The Hopkins Division of Health Sciences Informatics held its second grand round of the academic year on Oct. 8 about the role of clinical metadata in combating COVID-19 .
Dr. Stuart Ray, professor and vice chair of medicine for data integrity and analytics at the School of Medicine, delivered a lecture titled "Clinical Metadata in Pandemic Response: Structural Barriers and Opportunities.” Throughout his talk Ray discussed his work to derive insight from the large troves of clinical data during COVID-19.

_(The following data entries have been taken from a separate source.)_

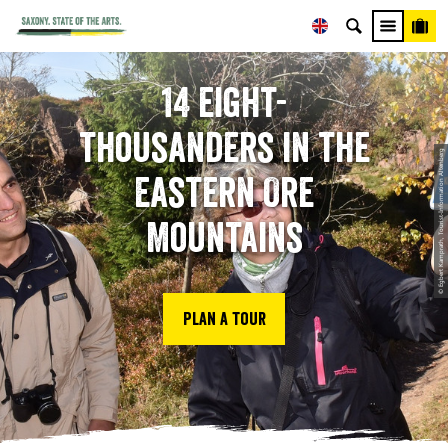
14 eight-
thousanders in the
© Egbert Kamprath, Tourist-Information Altenberg
Eastern Ore
Mountains
Plan a tour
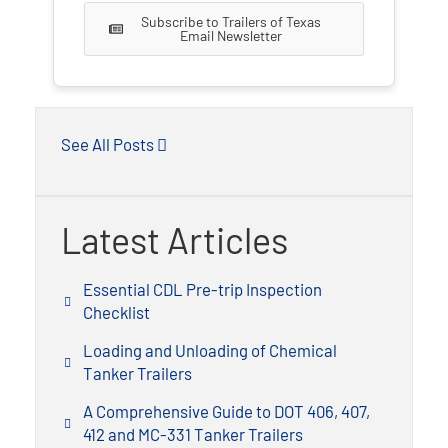
Subscribe to Trailers of Texas
Email Newsletter
See All Posts
Latest Articles
Essential CDL Pre-trip Inspection
Checklist
Loading and Unloading of Chemical
Tanker Trailers
A Comprehensive Guide to DOT 406, 407,
412 and MC-331 Tanker Trailers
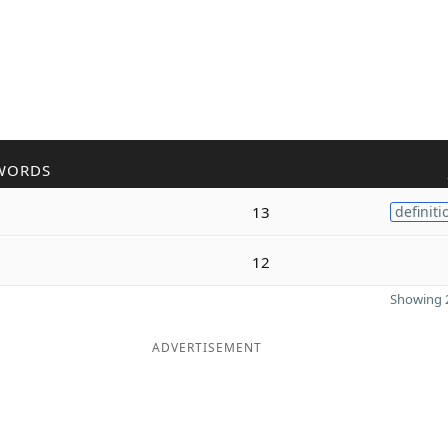
WORDS
13
definiti
12
Showing 2
ADVERTISEMENT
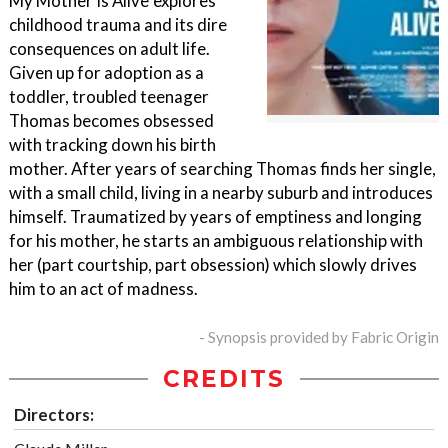
My Mother Is Alive"explores
childhood trauma and its dire
consequences on adult life.
Given up for adoption as a
toddler, troubled teenager
Thomas becomes obsessed
with tracking down his birth
mother. After years of searching Thomas finds her single,
with a small child, living in a nearby suburb and introduces
himself. Traumatized by years of emptiness and longing
for his mother, he starts an ambiguous relationship with
her (part courtship, part obsession) which slowly drives
him to an act of madness.
- Synopsis provided by Fabric Origin
CREDITS
Directors:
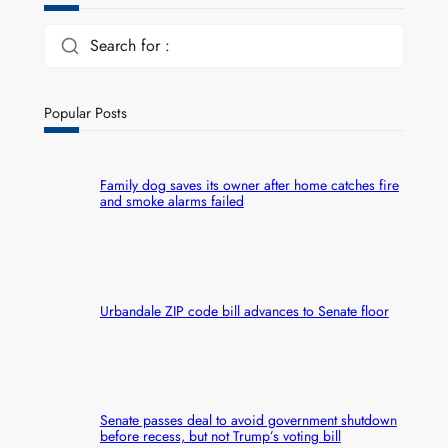
Search for :
Popular Posts
Family dog saves its owner after home catches fire
and smoke alarms failed
Urbandale ZIP code bill advances to Senate floor
Senate passes deal to avoid government shutdown
before recess, but not Trump’s voting bill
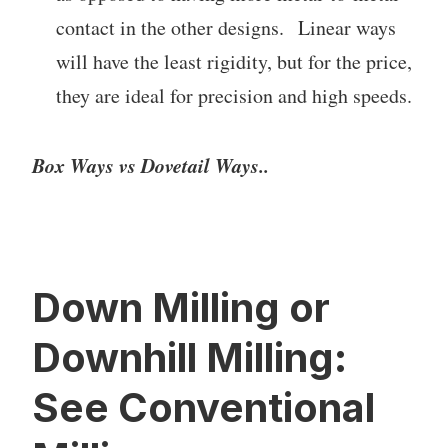
contact in the other designs. Linear ways
will have the least rigidity, but for the price,
they are ideal for precision and high speeds.
Box Ways vs Dovetail Ways..
Down Milling or
Downhill Milling:
See Conventional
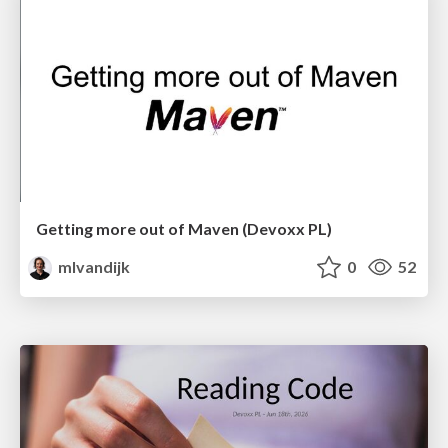
Getting more out of Maven (Devoxx PL)
mlvandijk
0
52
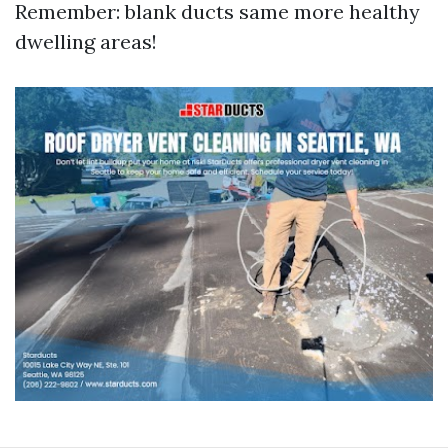
Remember: blank ducts same more healthy
dwelling areas!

Ray first addressed some of his involvement in studying the genomic diversity of COVID-19 in the early months of the pandemic. His research addressed the following questions in the context of severe acute respiratory syndrome coronavirus two (SARS-CoV-2): What the genetic diversity of the virus is in Baltimore and D.C.; how to measure strains in individuals; and how the strains move among the population.
“We used genomic sequencing to understand the initial spread of SARS-CoV-2 in Baltimore and throughout the U.S.” Ray explained. “By correlating genetic information to disease phenotype, we also aimed to gain insight into any correlation between viral genotype and case severity or transmissibility.”
Ray, along with the rest of the team at Hopkins, analyzed 620 samples collected from the Hopkins Health System between March 11 to 31. The samples amounted to 37.3% of the total cases in Maryland during this period. From these partial genomes, the team produced 114 complete viral genomes. The team discovered that these genomes belonged to all five major clades of SARS-CoV-2. The number of introductions early in the epidemic negatively affected efforts to control local spread of the virus.
In order to sequence the virus, the team used the ARTIC network, an organization that provides a set of materials to assist groups in sequencing the virus. Materials include a set of primers, laboratory protocols, bioinformatics tutorials and datasets.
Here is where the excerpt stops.